RECORD EXTRACTS:
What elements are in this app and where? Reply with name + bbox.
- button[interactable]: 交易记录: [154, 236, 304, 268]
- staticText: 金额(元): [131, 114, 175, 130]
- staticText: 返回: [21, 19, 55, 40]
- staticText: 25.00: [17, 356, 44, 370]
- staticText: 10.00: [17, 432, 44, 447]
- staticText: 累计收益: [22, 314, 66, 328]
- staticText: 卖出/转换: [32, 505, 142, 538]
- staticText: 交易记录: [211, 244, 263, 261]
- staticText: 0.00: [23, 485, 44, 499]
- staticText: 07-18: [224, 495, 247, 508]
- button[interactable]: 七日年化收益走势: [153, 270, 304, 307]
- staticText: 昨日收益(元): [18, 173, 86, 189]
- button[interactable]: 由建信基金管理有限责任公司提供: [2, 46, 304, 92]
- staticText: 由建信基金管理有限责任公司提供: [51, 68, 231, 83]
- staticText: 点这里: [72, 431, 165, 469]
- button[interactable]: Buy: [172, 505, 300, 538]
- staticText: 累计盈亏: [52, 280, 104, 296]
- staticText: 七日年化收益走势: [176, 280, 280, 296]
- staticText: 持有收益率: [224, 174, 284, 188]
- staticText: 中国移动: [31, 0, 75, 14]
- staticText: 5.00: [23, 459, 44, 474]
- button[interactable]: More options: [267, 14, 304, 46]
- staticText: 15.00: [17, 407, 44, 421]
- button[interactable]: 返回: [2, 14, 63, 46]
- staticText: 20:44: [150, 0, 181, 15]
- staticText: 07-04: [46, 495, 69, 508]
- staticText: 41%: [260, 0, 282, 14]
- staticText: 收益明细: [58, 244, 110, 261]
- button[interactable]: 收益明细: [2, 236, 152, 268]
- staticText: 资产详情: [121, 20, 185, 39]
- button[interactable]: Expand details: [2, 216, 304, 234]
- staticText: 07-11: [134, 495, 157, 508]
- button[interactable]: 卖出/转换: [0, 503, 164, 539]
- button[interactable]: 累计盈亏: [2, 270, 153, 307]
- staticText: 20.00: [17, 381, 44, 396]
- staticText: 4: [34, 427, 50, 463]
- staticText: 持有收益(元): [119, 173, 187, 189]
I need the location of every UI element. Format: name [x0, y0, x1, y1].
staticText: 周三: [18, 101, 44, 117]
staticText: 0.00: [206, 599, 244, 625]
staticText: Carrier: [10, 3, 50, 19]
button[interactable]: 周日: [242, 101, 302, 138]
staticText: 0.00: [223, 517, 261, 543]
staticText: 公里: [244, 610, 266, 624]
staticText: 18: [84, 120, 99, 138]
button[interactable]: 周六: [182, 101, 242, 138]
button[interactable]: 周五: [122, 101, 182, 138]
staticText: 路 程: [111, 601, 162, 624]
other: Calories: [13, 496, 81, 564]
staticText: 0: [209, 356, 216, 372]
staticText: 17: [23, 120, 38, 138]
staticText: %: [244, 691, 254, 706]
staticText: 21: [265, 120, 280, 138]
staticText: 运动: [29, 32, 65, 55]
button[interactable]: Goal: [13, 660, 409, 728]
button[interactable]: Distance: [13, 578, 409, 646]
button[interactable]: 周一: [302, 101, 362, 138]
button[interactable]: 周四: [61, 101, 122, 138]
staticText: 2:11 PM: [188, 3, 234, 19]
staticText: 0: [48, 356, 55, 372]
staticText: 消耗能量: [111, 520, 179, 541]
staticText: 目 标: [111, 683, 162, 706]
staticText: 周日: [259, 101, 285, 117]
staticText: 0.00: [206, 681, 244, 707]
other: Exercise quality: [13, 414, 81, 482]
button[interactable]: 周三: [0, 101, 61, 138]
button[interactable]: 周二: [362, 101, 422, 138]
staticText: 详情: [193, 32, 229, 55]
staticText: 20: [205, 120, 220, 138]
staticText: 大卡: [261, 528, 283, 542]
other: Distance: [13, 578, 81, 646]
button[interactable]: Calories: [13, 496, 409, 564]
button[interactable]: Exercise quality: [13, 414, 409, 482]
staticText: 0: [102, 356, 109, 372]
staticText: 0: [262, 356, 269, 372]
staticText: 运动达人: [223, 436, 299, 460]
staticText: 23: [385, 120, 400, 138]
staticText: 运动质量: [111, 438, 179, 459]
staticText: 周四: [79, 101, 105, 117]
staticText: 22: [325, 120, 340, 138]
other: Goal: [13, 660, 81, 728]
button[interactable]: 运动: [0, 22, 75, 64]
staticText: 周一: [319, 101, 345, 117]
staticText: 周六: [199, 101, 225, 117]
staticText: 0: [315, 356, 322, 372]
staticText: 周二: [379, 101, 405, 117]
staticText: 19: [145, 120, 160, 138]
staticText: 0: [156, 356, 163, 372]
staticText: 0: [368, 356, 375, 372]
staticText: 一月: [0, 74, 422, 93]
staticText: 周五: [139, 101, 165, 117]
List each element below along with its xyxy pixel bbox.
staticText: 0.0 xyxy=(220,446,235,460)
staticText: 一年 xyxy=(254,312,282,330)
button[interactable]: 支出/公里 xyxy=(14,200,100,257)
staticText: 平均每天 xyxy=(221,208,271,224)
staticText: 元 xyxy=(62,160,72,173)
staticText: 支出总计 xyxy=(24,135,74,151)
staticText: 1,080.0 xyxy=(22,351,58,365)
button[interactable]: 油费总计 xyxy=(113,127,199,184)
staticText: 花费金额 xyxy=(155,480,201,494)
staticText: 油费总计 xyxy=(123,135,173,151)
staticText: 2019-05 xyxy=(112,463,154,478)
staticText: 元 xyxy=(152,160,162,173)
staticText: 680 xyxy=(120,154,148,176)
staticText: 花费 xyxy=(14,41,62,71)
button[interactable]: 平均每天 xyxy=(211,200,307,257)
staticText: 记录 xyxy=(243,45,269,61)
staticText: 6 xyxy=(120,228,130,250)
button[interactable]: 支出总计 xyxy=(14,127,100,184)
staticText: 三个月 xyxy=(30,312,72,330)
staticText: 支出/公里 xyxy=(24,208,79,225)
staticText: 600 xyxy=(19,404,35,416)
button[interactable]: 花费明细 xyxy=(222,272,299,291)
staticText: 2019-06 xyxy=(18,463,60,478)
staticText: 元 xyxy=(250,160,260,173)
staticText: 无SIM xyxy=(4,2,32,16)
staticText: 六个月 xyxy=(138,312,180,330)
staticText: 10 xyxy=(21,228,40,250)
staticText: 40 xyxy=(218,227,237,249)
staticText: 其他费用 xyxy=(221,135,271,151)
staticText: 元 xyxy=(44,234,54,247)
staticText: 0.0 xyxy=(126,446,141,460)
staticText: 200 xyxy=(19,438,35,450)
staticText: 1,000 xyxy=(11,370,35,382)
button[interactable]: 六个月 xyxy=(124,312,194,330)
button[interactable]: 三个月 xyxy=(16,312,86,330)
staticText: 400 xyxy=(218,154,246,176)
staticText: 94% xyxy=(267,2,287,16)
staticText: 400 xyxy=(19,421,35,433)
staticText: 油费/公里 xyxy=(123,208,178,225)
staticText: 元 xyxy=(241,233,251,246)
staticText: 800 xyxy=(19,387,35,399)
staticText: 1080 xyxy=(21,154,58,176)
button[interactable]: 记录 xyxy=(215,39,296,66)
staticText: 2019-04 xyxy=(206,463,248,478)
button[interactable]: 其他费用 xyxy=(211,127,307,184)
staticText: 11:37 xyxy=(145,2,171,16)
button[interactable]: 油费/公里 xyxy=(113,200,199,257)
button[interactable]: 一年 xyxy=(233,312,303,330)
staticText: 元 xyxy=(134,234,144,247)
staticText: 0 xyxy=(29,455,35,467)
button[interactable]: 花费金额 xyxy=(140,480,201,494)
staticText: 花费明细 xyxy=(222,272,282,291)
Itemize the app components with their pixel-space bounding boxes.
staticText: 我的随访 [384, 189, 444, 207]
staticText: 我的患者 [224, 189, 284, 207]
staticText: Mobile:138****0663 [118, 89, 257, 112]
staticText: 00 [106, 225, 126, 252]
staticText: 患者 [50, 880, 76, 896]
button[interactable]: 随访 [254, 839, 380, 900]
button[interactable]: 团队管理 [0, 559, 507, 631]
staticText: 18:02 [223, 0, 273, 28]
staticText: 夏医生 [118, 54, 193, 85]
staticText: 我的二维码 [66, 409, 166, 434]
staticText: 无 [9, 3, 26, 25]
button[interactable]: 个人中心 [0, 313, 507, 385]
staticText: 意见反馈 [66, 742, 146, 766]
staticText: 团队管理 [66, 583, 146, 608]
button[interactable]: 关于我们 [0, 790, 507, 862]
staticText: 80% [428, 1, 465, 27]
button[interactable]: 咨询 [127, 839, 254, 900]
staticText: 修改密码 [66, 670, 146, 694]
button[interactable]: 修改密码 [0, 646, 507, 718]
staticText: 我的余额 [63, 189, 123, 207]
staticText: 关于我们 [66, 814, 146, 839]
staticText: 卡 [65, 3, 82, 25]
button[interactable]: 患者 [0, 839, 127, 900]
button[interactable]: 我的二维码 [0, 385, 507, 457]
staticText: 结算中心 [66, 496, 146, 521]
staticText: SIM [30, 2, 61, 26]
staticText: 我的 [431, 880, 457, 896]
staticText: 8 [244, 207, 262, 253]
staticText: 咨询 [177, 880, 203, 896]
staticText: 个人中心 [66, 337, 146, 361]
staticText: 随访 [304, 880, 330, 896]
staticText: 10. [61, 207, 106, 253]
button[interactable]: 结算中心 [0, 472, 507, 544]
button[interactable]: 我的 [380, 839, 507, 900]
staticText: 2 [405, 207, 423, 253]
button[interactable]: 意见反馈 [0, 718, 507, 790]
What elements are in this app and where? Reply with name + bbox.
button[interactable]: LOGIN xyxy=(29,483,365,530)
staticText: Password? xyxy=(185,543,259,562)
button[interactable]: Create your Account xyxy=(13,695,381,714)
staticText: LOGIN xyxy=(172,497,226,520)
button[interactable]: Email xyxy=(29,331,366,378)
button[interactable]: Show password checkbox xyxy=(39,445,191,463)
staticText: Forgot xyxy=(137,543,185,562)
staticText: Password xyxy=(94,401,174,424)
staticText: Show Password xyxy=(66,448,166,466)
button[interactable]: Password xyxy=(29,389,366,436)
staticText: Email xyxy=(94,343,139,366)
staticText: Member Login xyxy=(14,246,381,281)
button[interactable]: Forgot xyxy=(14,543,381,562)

WHAT NEEDS TO BE DONE: Count the lines in the listing where the string "Show" appears, and give only the count.

THE ANSWER: 2